Lack of Office Space in Core Markets Forcing U.S. Tech Firms to Expand in Adjacent Submarkets
According to CBRE’s annual Tech-30 Report, which measures the tech industry’s impact on office rents in the 30 leading tech markets in the U.S. and Canada, the willingness of tech companies to pay a premium for office space in the hottest tech submarkets is spilling over into neighboring submarkets as available office space dwindles.
As a result, adjacent submarkets and traditional downtowns with skylines–rather than the brick-and-beam buildings that tech companies have preferred–are primed to benefit, creating opportunity for commercial real estate investors.
“Office rents have increased in every primary tech submarket over the past two years, illustrating stiff competition among tenants to locate in talent-rich areas such as Tempe, East Cambridge, Minneapolis’s North Loop and South Orange County, all of which have very low office vacancy,” said Colin Yasukochi, director of research and analysis for CBRE and the report’s author. “If tech companies that are used to paying a premium for space in the top tech submarkets are forced to move to adjacent submarkets to expand, we could start to see significant rent growth in those more traditional markets as well.”
The research found that the top tech submarkets with the lowest vacancy rates are East Cambridge (3.3 percent), Palo Alto (3.7 percent) and Mount Pleasant/False Creek in Vancouver (4 percent) as of Q2 2017. The office rent premium paid by tenants in these markets continues to widen, with average rents for top tech submarkets increasing faster than their broader markets, with an average premium of 16.2 percent. That figure jumps substantially for markets at the top of the Tech-30 list, including East Cambridge (120 percent), Palo Alto (71 percent) and Santa Monica (92 percent). Conversely, several emerging tech submarkets have rent discounts, including Hillsboro, Oregon (-19 percent) and Northeast Charlotte (-18 percent).
From an investor’s perspective, tech markets that are attractive to occupiers and offer the best combination of low office rents and a growing high-tech labor pool, such as Portland, Raleigh- Durham, Dallas/Ft. Worth, Charlotte and Nashville, have the greatest growth potential.

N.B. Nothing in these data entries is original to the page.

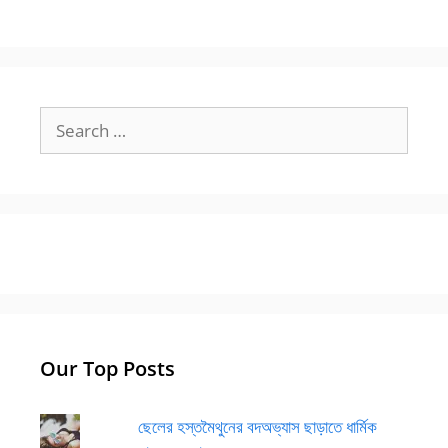
Search
for:
Our Top Posts
ছেলের হস্তমৈথুনের বদঅভ্যাস ছাড়াতে ধার্মিক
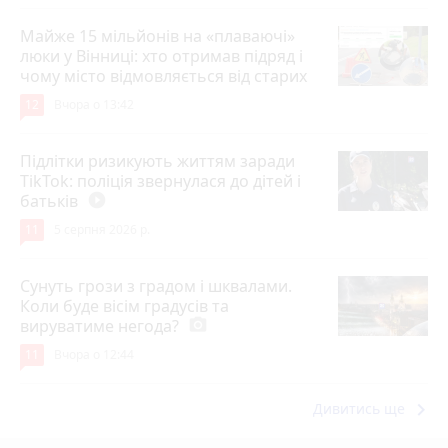
Майже 15 мільйонів на «плаваючі»
люки у Вінниці: хто отримав підряд і
чому місто відмовляється від старих
12
Вчора о 13:42
Підлітки ризикують життям заради
TikTok: поліція звернулася до дітей і
батьків
play_circle_filled
11
5 серпня 2026 р.
Сунуть грози з градом і шквалами.
Коли буде вісім градусів та
вируватиме негода?
photo_camera
11
Вчора о 12:44
keyboard_arrow_right
Дивитись ще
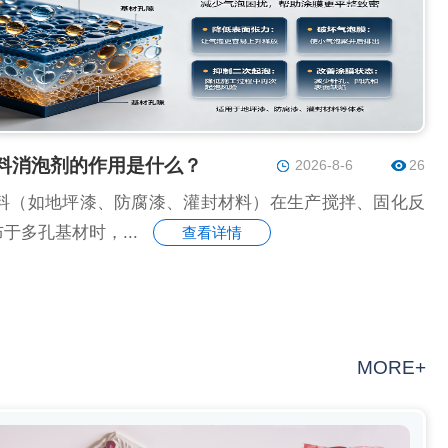
料消泡剂的作用是什么？
2026-8-6
26
料（如地坪漆、防腐漆、灌封材料）在生产搅拌、固化反
于多孔基材时，...
查看详情
MORE+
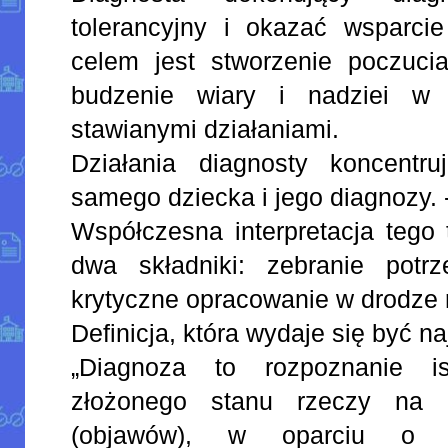
tolerancyjny i okazać wsparcie
celem jest stworzenie poczuci
budzenie wiary i nadziei w 
stawianymi działaniami.
Działania diagnosty koncentr
samego dziecka i jego diagnozy. 
Współczesna interpretacja tego 
dwa składniki: zebranie potr
krytyczne opracowanie w drodze
Definicja, która wydaje się być na
„Diagnoza to rozpoznanie i
złożonego stanu rzeczy na 
(objawów), w oparciu o z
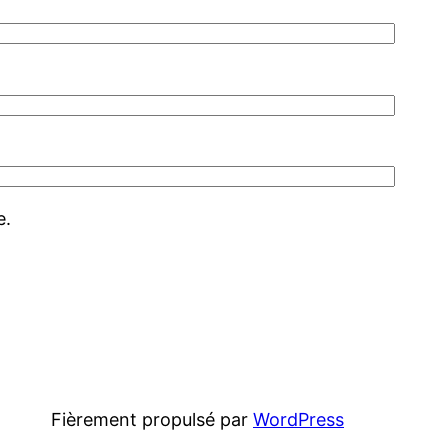
e.
Fièrement propulsé par
WordPress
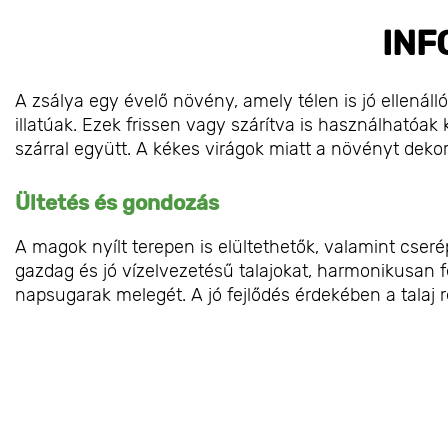
INF
A zsálya egy évelő növény, amely télen is jó ellenál
illatúak. Ezek frissen vagy szárítva is használhatóak 
szárral együtt. A kékes virágok miatt a növényt dekor
Ültetés és gondozás
A magok nyílt terepen is elültethetők, valamint cse
gazdag és jó vízelvezetésű talajokat, harmonikusan fe
napsugarak melegét. A jó fejlődés érdekében a talaj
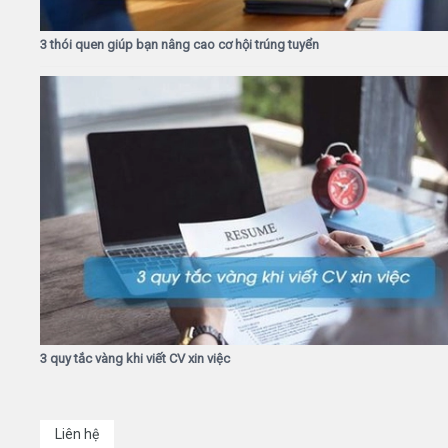
3 thói quen giúp bạn nâng cao cơ hội trúng tuyển
3 quy tắc vàng khi viết CV xin việc
Liên hệ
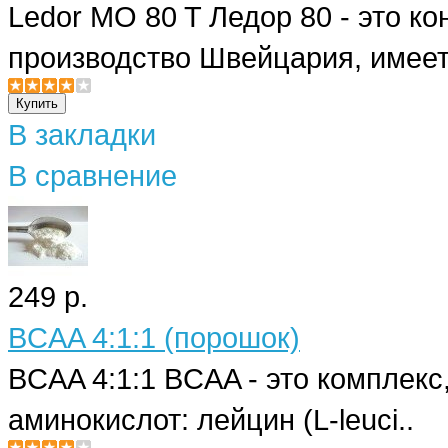
Ledor MO 80 T Ледор 80 - это к
производство Швейцария, имеет
В закладки
В сравнение
249 р.
BCAA 4:1:1 (порошок)
BCAA 4:1:1 BCAA - это комплекс
аминокислот: лейцин (L-leuci..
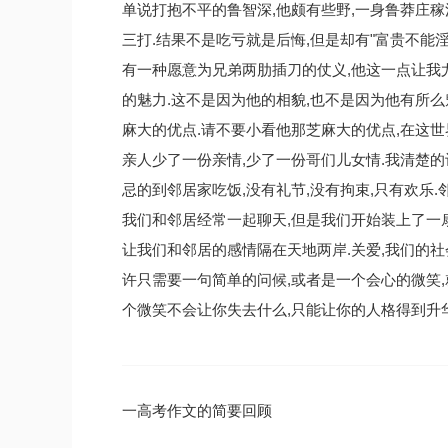
单说打抱不平的鲁智深,他颇有些野,一身鲁莽庄稼
三打.结果不是吃亏就是后悔,但是却有"富贵不能淫
有一种愿意为兄弟两肋插刀的仗义,他这一点让我
的魅力.这不是因为他的相貌,也不是因为他有所么
麻大的优点.请不要小看他那芝麻大的优点,在这
亲人少了一份亲情,少了一份哥们儿女情.我清楚的
忌的到邻居家吃饭,没有礼节,没有拘束,只有欢乐
我们和邻居经常一起聊天,但是我们开始装上了一扇
让我们和邻居的感情隔在天地两岸.关爱,我们的社
许只需要一句简单的问候,或者是一个会心的微笑,
个微笑不会让你失去什么,只能让你的人格得到升华
一高考作文的简要回顾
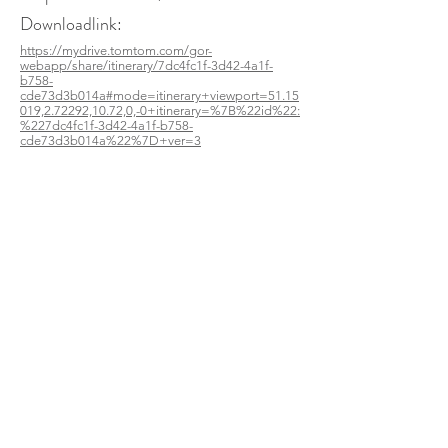
Downloadlink:
https://mydrive.tomtom.com/gor-
webapp/share/itinerary/7dc4fc1f-3d42-4a1f-
b758-
cde73d3b014a#mode=itinerary+viewport=51.15
019,2.72292,10.72,0,-0+itinerary=%7B%22id%22:
%227dc4fc1f-3d42-4a1f-b758-
cde73d3b014a%22%7D+ver=3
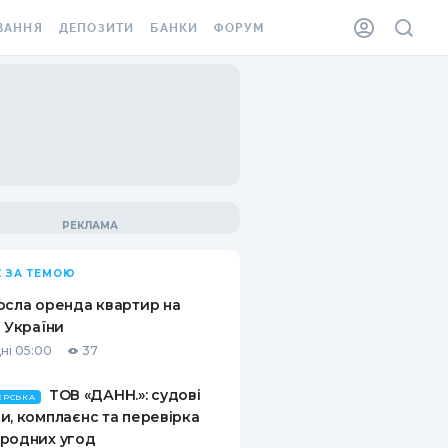
ВАННЯ
ДЕПОЗИТИ
БАНКИ
ФОРУМ
ІЛКА
ВСІ ДЕПОЗИТИ
ВСІ БАНКИ
АННЯ ЖИТЛА ВІД
ДЕПОЗИТИ В USD
ВІДГУКИ ПРО БАНКИ
 ШАХЕДІВ
ДЕПОЗИТИ В EUR
МІКРОФІНАНСОВІ
ХОВКА ЗА КОРДОН
ОРГАНІЗАЦІЇ
БОНУС ДО ДЕПОЗИТІВ
ВІДГУКИ ПРО МФО
УМОВИ АКЦІЇ
КАРТА
 ЗА ТЕМОЮ
ПИТАННЯ ТА ВІДПОВІДІ
ННА ВІНЬЄТКА
осла оренда квартир на
ДЕПОЗИТНИЙ КАЛЬКУЛЯТОР
і України
 СПІВРОБІТНИКІВ
ні 05:00
37
ПУТІВНИКИ ПО
SSISTANCE
ЗАОЩАДЖЕННЯМ
ТОВ «ДАНН.»: судові
ЕРСЬКА
и, комплаєнс та перевірка
АННЯ ВІД
родних угод
Х ВИПАДКІВ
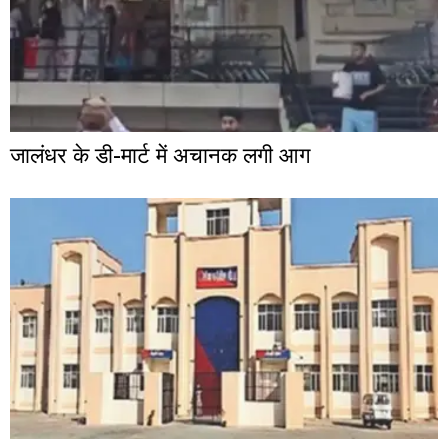
जालंधर के डी-मार्ट में अचानक लगी आग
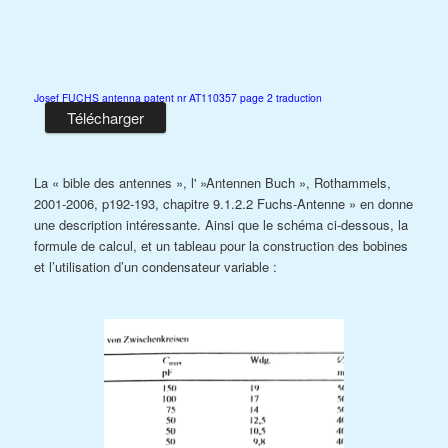
Josef FUCHS antenna patent nr AT110357 page 2 traduction
Télécharger
La « bible des antennes », l' »Antennen Buch », Rothammels,
2001-2006, p192-193, chapitre 9.1.2.2 Fuchs-Antenne » en donne
une description intéressante. Ainsi que le schéma ci-dessous, la
formule de calcul, et un tableau pour la construction des bobines
et l’utilisation d’un condensateur variable :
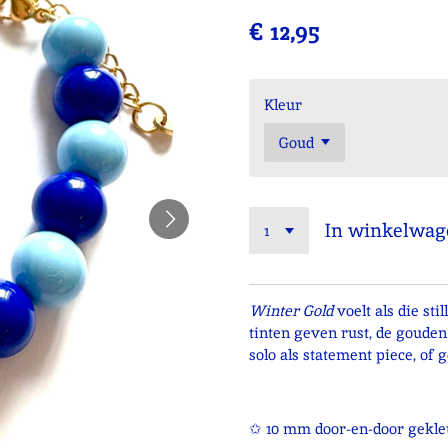
€ 12,95
Kleur
In winkelwag
Winter Gold
voelt als die st
tinten geven rust, de gouden 
solo als statement piece, of
✩ 10 mm door-en-door gekle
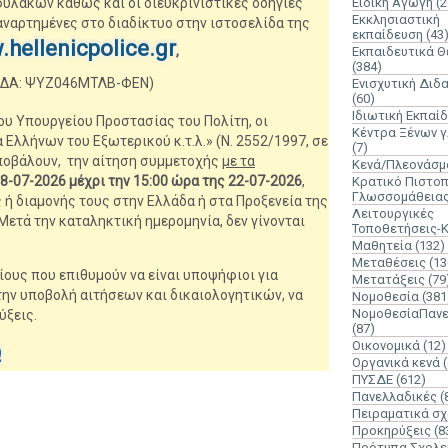
λάκων καθώς και οι διευκρινιστικές οδηγίες
Ειδική Αγωγή
(2
Εκκλησιαστική
αναρτημένες στο διαδίκτυο στην ιστοσελίδα της
εκπαίδευση
(43
hellenicpolice.gr
,
Εκπαιδευτικά 
(384)
ΔΑ: ΨΥΖ046ΜΤΛΒ-ΦΕΝ)
Ενισχυτική Διδ
(60)
Ιδιωτική Εκπαί
υ Υπουργείου Προστασίας του Πολίτη, οι
Κέντρα Ξένων 
Ελλήνων του Εξωτερικού κ.τ.λ.» (Ν. 2552/1997, σε
(7)
υποβάλουν, την αίτηση συμμετοχής
με τα
Κενά/Πλεονάσμ
8-07-2026 μέχρι την 15:00 ώρα της 22-07-2026
,
Κρατικό Πιστοπ
Γλωσσομάθεια
 ή διαμονής τους στην Ελλάδα ή στα Προξενεία της
Λειτουργικές
Μετά την καταληκτική ημερομηνία, δεν γίνονται
Τοποθετήσεις-
Μαθητεία
(132)
Μεταθέσεις
(13
ους που επιθυμούν να είναι υποψήφιοι για
Μετατάξεις
(79
την υποβολή αιτήσεων και δικαιολογητικών, να
Νομοθεσία
(381
ΝομοθεσίαΠανε
ύξεις.
(87)
Οικονομικά
(12)
Ω
Οργανικά κενά
ΠΥΣΔΕ
(612)
Πανελλαδικές
(
Πειραματικά σχ
Προκηρύξεις
(8
Πρότυπα Σχολε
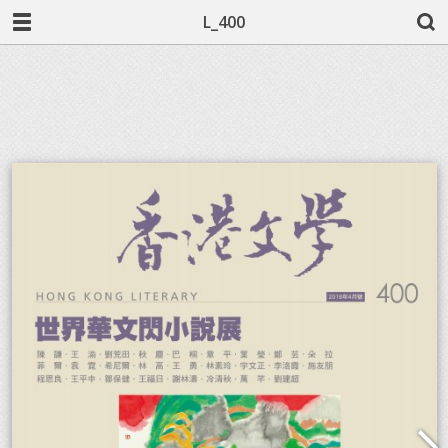
L_400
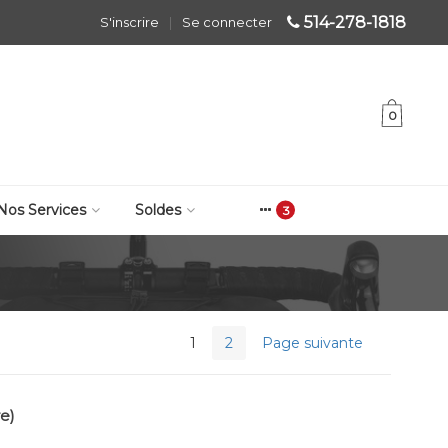
514-278-1818
S'inscrire
|
Se connecter
0
Nos Services
Soldes
1
2
Page suivante
e)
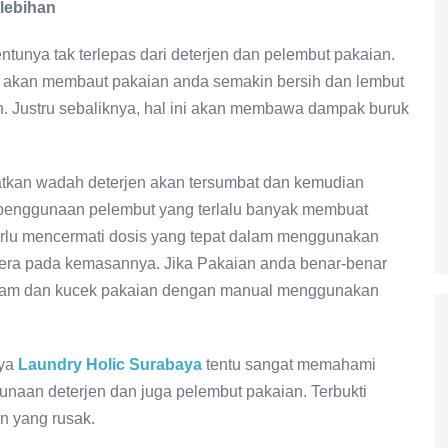
lebihan
tunya tak terlepas dari deterjen dan pelembut pakaian.
en akan membaut pakaian anda semakin bersih dan lembut
Justru sebaliknya, hal ini akan membawa dampak buruk
atkan wadah deterjen akan tersumbat dan kemudian
penggunaan pelembut yang terlalu banyak membuat
 perlu mencermati dosis yang tepat dalam menggunakan
rtera pada kemasannya. Jika Pakaian anda benar-benar
ndam dan kucek pakaian dengan manual menggunakan
ya
Laundry Holic Surabaya
tentu sangat memahami
naan deterjen dan juga pelembut pakaian. Terbukti
an yang rusak.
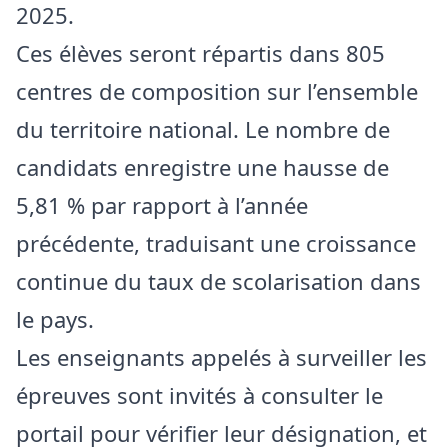
2025.
Ces élèves seront répartis dans 805
centres de composition sur l’ensemble
du territoire national. Le nombre de
candidats enregistre une hausse de
5,81 % par rapport à l’année
précédente, traduisant une croissance
continue du taux de scolarisation dans
le pays.
Les enseignants appelés à surveiller les
épreuves sont invités à consulter le
portail pour vérifier leur désignation, et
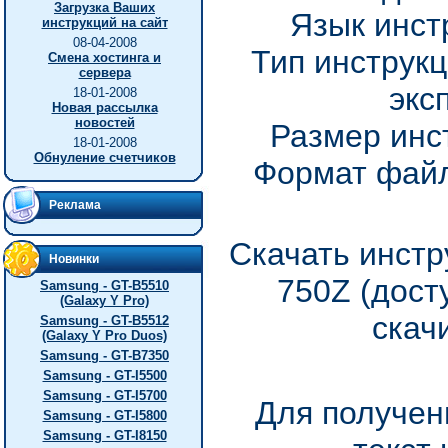
Загрузка Ваших
Язык инст
инструкций на сайт
08-04-2008
Тип инструкц
Смена хостинга и
сервера
экс
18-01-2008
Новая рассылка
новостей
Размер инс
18-01-2008
Обнуление счетчиков
Формат файл
Реклама
Скачать инстр
Новинки
750Z (дост
Samsung - GT-B5510
(Galaxy Y Pro)
скач
Samsung - GT-B5512
(Galaxy Y Pro Duos)
Samsung - GT-B7350
Samsung - GT-I5500
Samsung - GT-I5700
Для получен
Samsung - GT-I5800
Samsung - GT-I8150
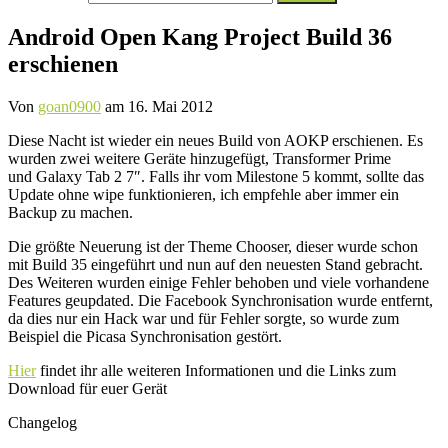
nach:
Android Open Kang Project Build 36
erschienen
Von
goan0900
am
16. Mai 2012
Diese Nacht ist wieder ein neues Build von AOKP erschienen. Es
wurden zwei weitere Geräte hinzugefügt, Transformer Prime
und Galaxy Tab 2 7″. Falls ihr vom Milestone 5 kommt, sollte das
Update ohne wipe funktionieren, ich empfehle aber immer ein
Backup zu machen.
Die größte Neuerung ist der Theme Chooser, dieser wurde schon
mit Build 35 eingeführt und nun auf den neuesten Stand gebracht.
Des Weiteren wurden einige Fehler behoben und viele vorhandene
Features geupdated. Die Facebook Synchronisation wurde entfernt,
da dies nur ein Hack war und für Fehler sorgte, so wurde zum
Beispiel die Picasa Synchronisation gestört.
Hier
findet ihr alle weiteren Informationen und die Links zum
Download für euer Gerät
Changelog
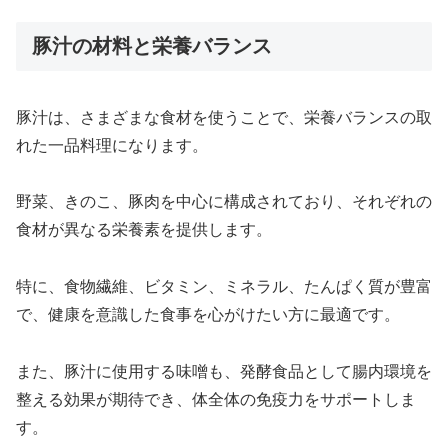
豚汁の材料と栄養バランス
豚汁は、さまざまな食材を使うことで、栄養バランスの取
れた一品料理になります。
野菜、きのこ、豚肉を中心に構成されており、それぞれの
食材が異なる栄養素を提供します。
特に、食物繊維、ビタミン、ミネラル、たんぱく質が豊富
で、健康を意識した食事を心がけたい方に最適です。
また、豚汁に使用する味噌も、発酵食品として腸内環境を
整える効果が期待でき、体全体の免疫力をサポートしま
す。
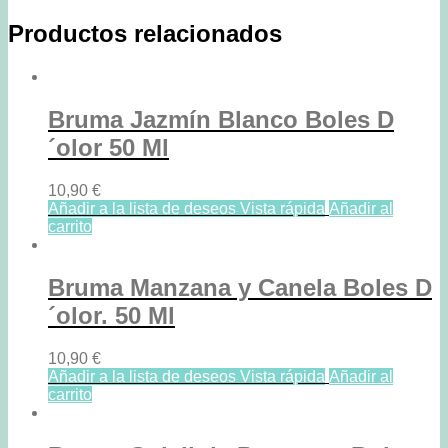
cantidad
Productos relacionados
Bruma Jazmín Blanco Boles D
´olor 50 Ml
10,90
€
Añadir a la lista de deseos
Vista rápida
Añadir al
carrito
Bruma Manzana y Canela Boles D
´olor. 50 Ml
10,90
€
Añadir a la lista de deseos
Vista rápida
Añadir al
carrito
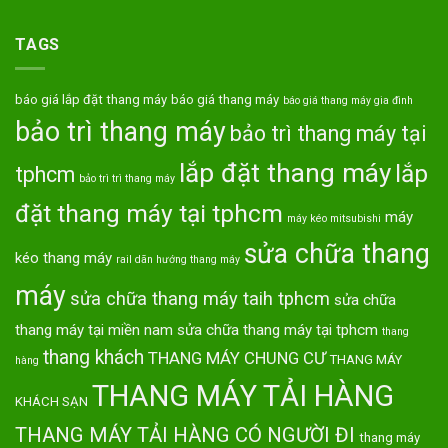
TAGS
báo giá lắp đặt thang máy
báo giá thang máy
báo giá thang máy gia đình
bảo trì thang máy
bảo trì thang máy tại
lắp đặt thang máy
lắp
tphcm
bảo trì trì thang máy
đặt thang máy tại tphcm
máy
máy kéo mitsubishi
sửa chữa thang
kéo thang máy
rail dãn hướng thang máy
máy
sửa chữa thang máy taih tphcm
sửa chữa
thang máy tại miền nam
sửa chữa thang máy tại tphcm
thang
thang khách
THANG MÁY CHUNG CƯ
THANG MÁY
hàng
THANG MÁY TẢI HÀNG
KHÁCH SẠN
THANG MÁY TẢI HÀNG CÓ NGƯỜI ĐI
thang máy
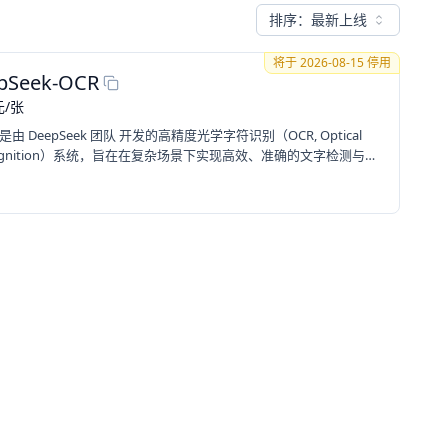
排序：
最新上线
将于
2026-08-15
停用
pSeek-OCR
元
/
张
CR 是由 DeepSeek 团队 开发的高精度光学字符识别（OCR, Optical
 Recognition）系统，旨在在复杂场景下实现高效、准确的文字检测与识
多语言识别、复杂版面分析、表格与公式识别 等多种任务，适用于票
、自然场景图片等多样化输入。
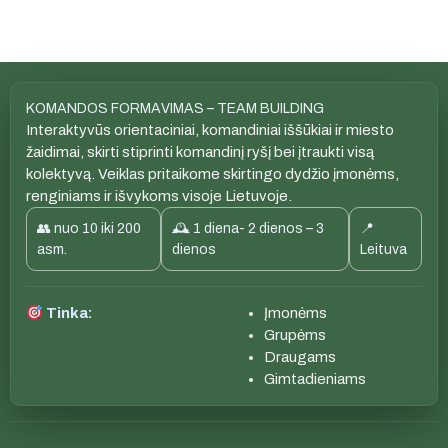
KOMANDOS FORMAVIMAS – TEAM BUILDING
Interaktyvūs orientaciniai, komandiniai iššūkiai ir miesto
žaidimai, skirti stiprinti komandinį ryšį bei įtraukti visą
kolektyvą. Veiklas pritaikome skirtingo dydžio įmonėms,
renginiams ir išvykoms visoje Lietuvoje.
👥 nuo 10 iki 200
🕰 1 diena- 2 dienos – 3
📍
asm.
dienos
Leituva
Tinka:
Įmonėms
Grupėms
Draugams
Gimtadieniams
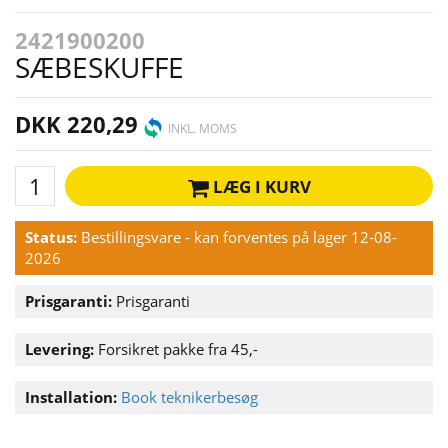
2421900200
SÆBESKUFFE
DKK 220,29
INKL. MOMS
LÆG I KURV
Status:
Bestillingsvare - kan forventes på lager 12-08-
2026
Prisgaranti:
Prisgaranti
Levering:
Forsikret pakke fra 45,-
Installation:
Book teknikerbesøg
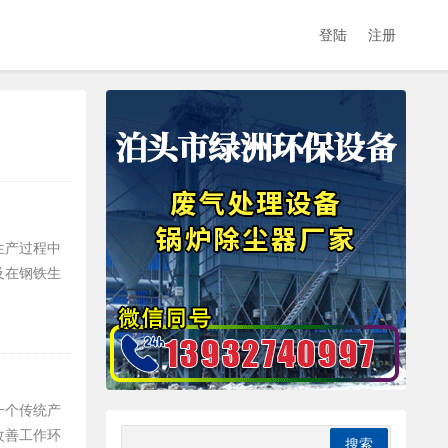
登陆
注册
生产过程中
及在钢铁生
一个传统产
改善工作环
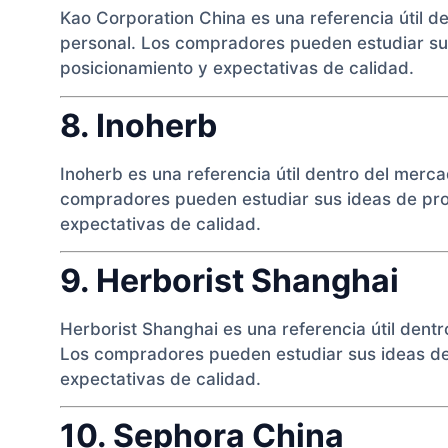
Kao Corporation China es una referencia útil d
personal. Los compradores pueden estudiar sus
posicionamiento y expectativas de calidad.
8. Inoherb
Inoherb es una referencia útil dentro del merc
compradores pueden estudiar sus ideas de prod
expectativas de calidad.
9. Herborist Shanghai
Herborist Shanghai es una referencia útil dent
Los compradores pueden estudiar sus ideas de 
expectativas de calidad.
10. Sephora China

“The creation of new market opportunities via disruption and a growing number of industries integrating technology into their business models support an optimistic outlook for continued growth ahead. Commercial real estate investors should benefit from the trends that have given the tech industry greater stability and a wide economic base compared with previous economic cycles,” said Chris Ludeman, Global President, Capital Markets, CBRE.
“Ups and downs are a natural part of the business cycle, and real estate investors should manage their risk and exposure to the most volatile sectors of the tech industry accordingly. Tech-30 office markets should expand further in the near term, albeit at a slower pace. Realistic growth expectations, valuations and viable exit strategies by tech firms will protect investors from potential losses that were unforeseen during the last tech cycle,” added Mr. Ludeman.
CBRE also reports:
Top Job Growth Markets — For the sixth consecutive year, San Francisco was the top Tech-30 market for high-tech job growth; its high-tech job base grew by 39.4 percent over the past two years, while its average asking rent increased by only 7.1 percent. Charlotte (31.6 percent), Pittsburgh (31.4 percent) and Indianapolis (27.8 percent)–all low-cost markets–had the next highest job growth rates and rent increases of 16.9 percent, 3.5 percent and 6.5 percent, respectively.
Top U.S. Office Rent Growth Markets — Double-digit office rent growth was achieved in 13 markets over the past two years, led by Orange County, Ca (23.3 percent), Nashville (21.2 percent), Atlanta (17.6 percent) Charlotte (16.9 percent) and Silicon Valley (16.8 percent).